When generating a new site, Firn will create a config.edn file in the _firn directory. This file covers several different aspects of customization for the building of your site. Making changes to this file will largely affect the build output of Firn, as well as rendering behaviour across all files.

Consider an intial config.edn file:

{:dir-data         "data"   ; org-attachments/files to get copied into _site.
 :enable-rss?      true     ; If true, creates a feed.xml in _site.
 :firn-properties? false    ; global: whether to render properties under all headings
 :firn-toc         nil      ; global: settings for any rendered table of contents
 :ignored-dirs     ["priv"] ; Directories to ignore org files in.
 :site-desc        ""       ; Used for RSS.
 :site-title       ""       ; Used for RSS.
 :site-url         ""}

Most of the keys and their values are self explanatory, but let's discuss an example none-the-less. Perhaps a user already has an existing folder of org-files, and these files often link to images in a directory named "attach". Rather than have to rename "attach" to "data" and painfully rename several file links in org-files, a user can change the dir-data key to point to the folder that already exists.
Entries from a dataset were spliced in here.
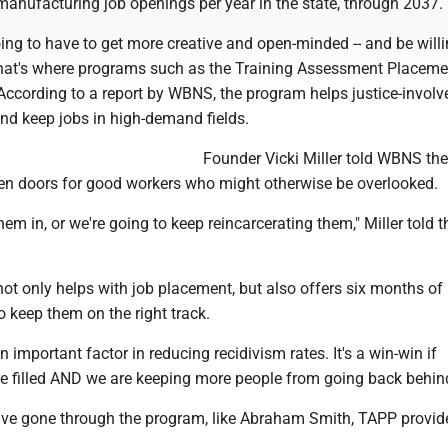
manufacturing job openings per year in the state, through 2037.
ng to have to get more creative and open-minded -- and be willi
hat's where programs such as the Training Assessment Placeme
According to a report by WBNS, the program helps justice-involv
and keep jobs in high-demand fields.
Founder Vicki Miller told WBNS the
n doors for good workers who might otherwise be overlooked.
them in, or we're going to keep reincarcerating them," Miller told 
ot only helps with job placement, but also offers six months of 
o keep them on the right track.
n important factor in reducing recidivism rates. It's a win-win if
re filled AND we are keeping more people from going back behin
ve gone through the program, like Abraham Smith, TAPP provid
The available configuration keys are commented within the file itself, and are more heavily documented in the configuration documentation. Beyond the above example, the functionality of this file is out of scope for the getting started guide.

Adding attachmentsattachments

The above example largely describes how to use "attachments" (ie, a folder with images etc). Set the name of your folder where images/files are linked to, and it will copy the contents over.
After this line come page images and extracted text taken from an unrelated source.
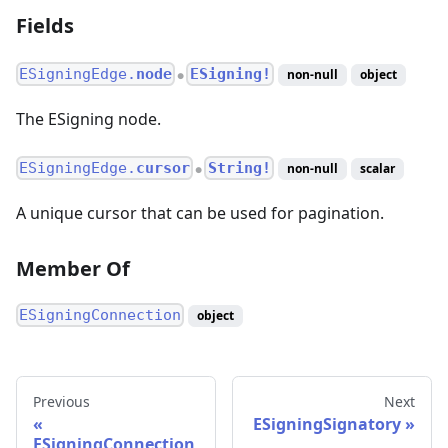
Fields
ESigningEdge.
node
ESigning!
non-null
object
●
The ESigning node.
ESigningEdge.
cursor
String!
non-null
scalar
●
A unique cursor that can be used for pagination.
Member Of
ESigningConnection
object
Previous
Next
ESigningSignatory
ESigningConnection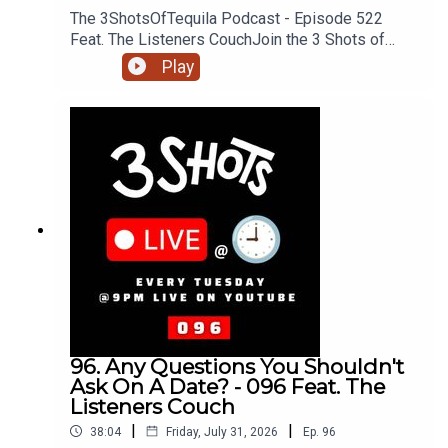
The 3ShotsOfTequila Podcast - Episode 522
Feat. The Listeners CouchJoin the 3 Shots of
Tequila discord: https://discord.gg/FtRF5TZP-
Play
Part 3 - Topics: Incels & Angry Men, Knowing Your
Position, Hungry Men, Should Women Move To
Men + MoreHave a listen and join in the
conversation on twitter using the hashtag
#3ShotsOfTequila and @ us on twitter
@thisis3shots..
96. Any Questions You Shouldn't
Ask On A Date? - 096 Feat. The
Listeners Couch
|
|
38:04
Friday, July 31, 2026
Ep.
96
Attachments must be linked with a "file" type link. Attachment links are not currently supported.

NOTE: Currently, Firn copies the entirety of this folder into your build output. This means that if you have attachments which are private or simply unlinked to from org-files, they will be included in your build output.


  1. Download the latest release (only Mac and Linux currently supported)

  2. Move the Firn binary into your path: mv ~/Downloads/firn /usr/local/bin

  3. Navigate to your directory of org files

  4. Run firn new

  5. Run firn serve

  6. Run firn build when ready to put your site online!